C’est même heureux si vous voulez tout savoir et c’est peut-être une perception bien personnelle mais, œuvrant dans le milieu du mieux-être depuis plus d’une dizaine d’années, je peux affirmer, sans me tromper, que la plupart des gens recherchent tant cette connaissance de soi qu’ils sont prêts à investir des sommes considérables et ce, toute leur vie durant, pour mieux se connaître. Cela les apaise et leur permet d’aller de l’avant… de devenir la meilleure version d’eux-mêmes, comme on dit dans le milieu.

Et si je vous disais que je suis devenue, moi, la meilleure version de moi-même et que j’y parviens de jour en jour depuis ce diagnostic tardif que j’ai reçu? En comprenant enfin d’où je viens et de quoi je suis faite, j’ai pu mieux cibler tous mes objectifs de vie. Je ne dis pas que je les ai tous atteints, non. Mais je dis que j’y arriverai, un pas à la fois, n’ayant plus, sur mon chemin, de grosses pierres pour me barrer la route.

Je suis autiste Asperger… ça dit déjà tellement de choses sur moi! Et si j’ai eu l’impression toute ma vie d’être sur un quai à attendre la bonne vague pour me détacher et me lancer, maintenant je vogue, dans des eaux inconnues, souvent, mais tellement agréables.

Le diagnostic tardif d’autisme ne m’a rien enlevé, il m’a tout révélé!

8 Comments

  1. Venet Gigi sur 2 juin 2019 à 22 h 24 min

    Bonjour, comment un diagnostic tardif est possible.
    J’ai un fils autiste et je me reconnais en lui sur certains points.
    Quand j’ai parlé avec ses éducatrices de la possibilité que je sois autisme, personne ne m’a proposé un bilan, voire j’ai eu l’impression qu’on s’en foutait royalement.
    Alors toi, comment on te l’a diagnostiqué ?
    Merci

    • Josée Durocher sur 3 juin 2019 à 5 h 32 min

      J’ai cogné à plusieurs portes et je me suis finalement tournée vers le privé, comme la plupart des adultes, malheureusement. Ne lâchez surtout pas… Si vous ne trouvez pas réponses à vos nombreuses questions, cela vaudrait peut-être la peine d’économiser et de faire comme j’ai fait, comme nous avons été plusieurs à faire. Je vous souhaite que du beau. Jx

  2. Sylvie sur 5 juin 2019 à 12 h 05 min

    J’ai eu la même chose avec mon fils, et a l’école ils ne s’intéresse qu’à les faire entrer dans le moule, en leur prescrivant des pilules pour y arriver, en plus le mien était surdoué, ce qui fait que certains traits plus typiques selon eux étaient camouflés. Mais lui à présent, ne veux plus cette étiquette, mais moi qui me suis beaucoup reconnue en lui, j’ai poursuivi mes recherches.

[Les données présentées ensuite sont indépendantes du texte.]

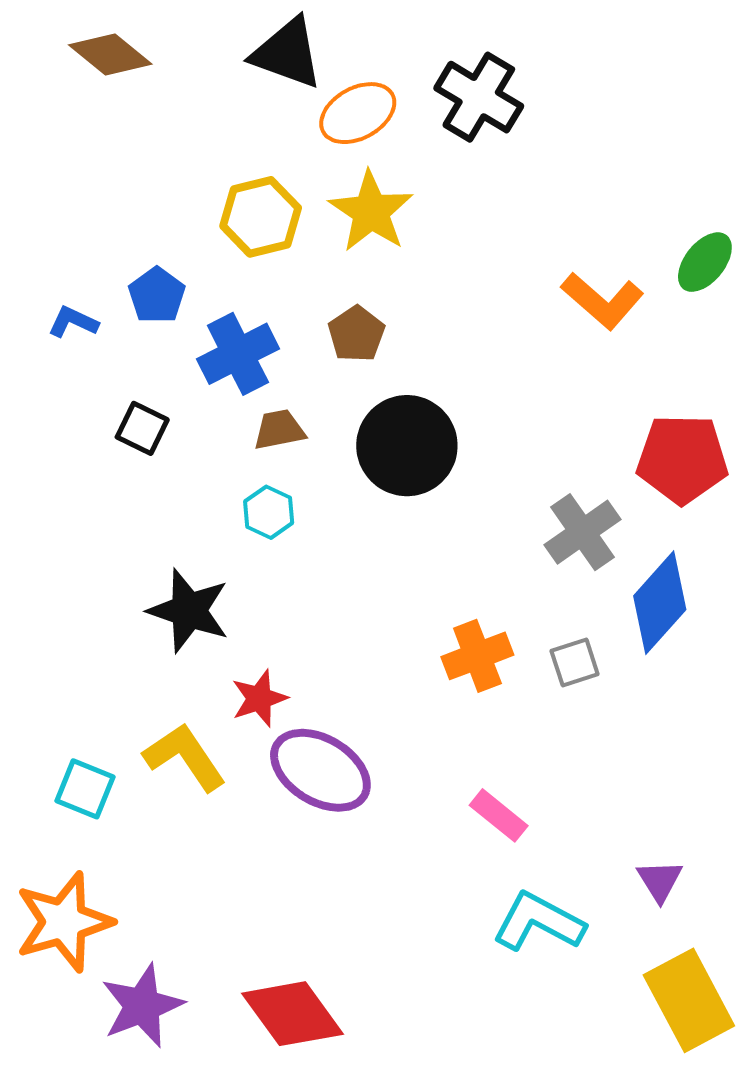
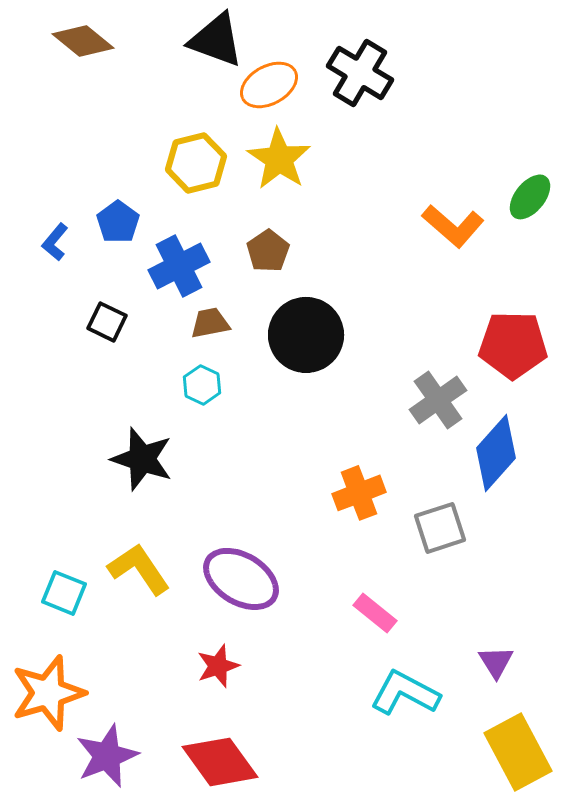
blue L-shape: (73, 322) -> (55, 242), turned -75
gray square: (575, 662) -> (440, 528), moved, size x1.4
red star: (259, 698) -> (218, 666), moved

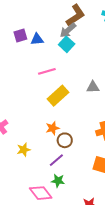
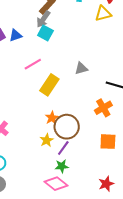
brown circle: (65, 140) -> (67, 127), size x1.6
yellow star: (24, 150) -> (47, 140), moved
green star: (58, 181) -> (62, 166), moved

  3. Richard Boisjoly sur 5 juin 2019 à 21 h 32 min

    Bonjour,j ai reçu un diagnostique à 67 ans à la Clinique Autisme Asperger.Ca m à permis de voir pourquoi toutes ces difficultés du passé et ce que j ai fais ,avec de l aide aussi ,pour m en sortir. Cela à été positif.,en enlevant un poids sur mes épaules.de cette culpabilité.

    • Josée Durocher sur 6 juin 2019 à 17 h 02 min

      Idem Richard! Jx

  4. Dom sur 9 juin 2019 à 12 h 01 min

    Vous vous êtes tourné vers le privé selon votre message précédent. Pouvez vous en dire davantage ? De quel privé parlez vous ?
    Merci

    • Josée Durocher sur 9 juin 2019 à 17 h 00 min

      Je suis allée consulter un psychologue spécialisé dans ce genre de diagnostic. Si vous cherchez un peu, vous en trouverez, c’est certain. Jx

  5. Ana sur 10 juin 2019 à 12 h 05 min

    Diagnostique de mon mari à 51 ans. Deux diagnostiques dans deux C.R.A.